Files
paperclip/doc/plans/2026-03-13-TOKEN-OPTIMIZATION-PLAN.md
2026-03-13 09:40:43 -05:00

14 KiB
Raw Blame History

Token Optimization Plan

Date: 2026-03-13
Related discussion: https://github.com/paperclipai/paperclip/discussions/449

Goal

Reduce token consumption materially without reducing agent capability, control-plane visibility, or task completion quality.

This plan is based on:

  • the current V1 control-plane design
  • the current adapter and heartbeat implementation
  • the linked user discussion
  • local runtime data from the default Paperclip instance on 2026-03-13

Executive Summary

The discussion is directionally right about two things:

  1. We should preserve session and prompt-cache locality more aggressively.
  2. We should separate stable startup instructions from per-heartbeat dynamic context.

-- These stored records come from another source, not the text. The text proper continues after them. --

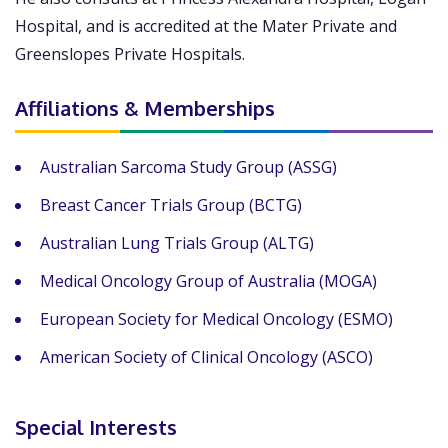
Hospital, and is accredited at the Mater Private and
Greenslopes Private Hospitals.
Affiliations & Memberships
Australian Sarcoma Study Group (ASSG)
Breast Cancer Trials Group (BCTG)
Australian Lung Trials Group (ALTG)
Medical Oncology Group of Australia (MOGA)
European Society for Medical Oncology (ESMO)
American Society of Clinical Oncology (ASCO)
Special Interests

But that is not enough on its own.

After reviewing the code and local run data, the token problem appears to have four distinct causes:

  1. Measurement inflation on sessioned adapters. Some token counters, especially for codex_local, appear to be recorded as cumulative session totals instead of per-heartbeat deltas.
  2. Avoidable session resets. Task sessions are intentionally reset on timer wakes and manual wakes, which destroys cache locality for common heartbeat paths.
  3. Repeated context reacquisition. The paperclip skill tells agents to re-fetch assignments, issue details, ancestors, and full comment threads on every heartbeat. The API does not currently offer efficient delta-oriented alternatives.
  4. Large static instruction surfaces. Agent instruction files and globally injected skills are reintroduced at startup even when most of that content is unchanged and not needed for the current task.

The correct approach is:

  1. fix telemetry so we can trust the numbers
  2. preserve reuse where it is safe
  3. make context retrieval incremental
  4. add session compaction/rotation so long-lived sessions do not become progressively more expensive

Validated Findings

1. Token telemetry is at least partly overstated today

Observed from the local default instance:

  • heartbeat_runs: 11,360 runs between 2026-02-18 and 2026-03-13
  • summed usage_json.inputTokens: 2,272,142,368,952
  • summed usage_json.cachedInputTokens: 2,217,501,559,420

Those totals are not credible as true per-heartbeat usage for the observed prompt sizes.

Supporting evidence:

  • adapter.invoke.payload.prompt averages were small:
    • codex_local: ~193 chars average, 6,067 chars max
    • claude_local: ~160 chars average, 1,160 chars max
  • despite that, many codex_local runs report millions of input tokens
  • one reused Codex session in local data spans 3,607 runs and recorded inputTokens growing up to 1,155,283,166

Interpretation:

  • for sessioned adapters, especially Codex, we are likely storing usage reported by the runtime as a session total, not a per-run delta
  • this makes trend reporting, optimization work, and customer trust worse

This does not mean there is no real token problem. It means we need a trustworthy baseline before we can judge optimization impact.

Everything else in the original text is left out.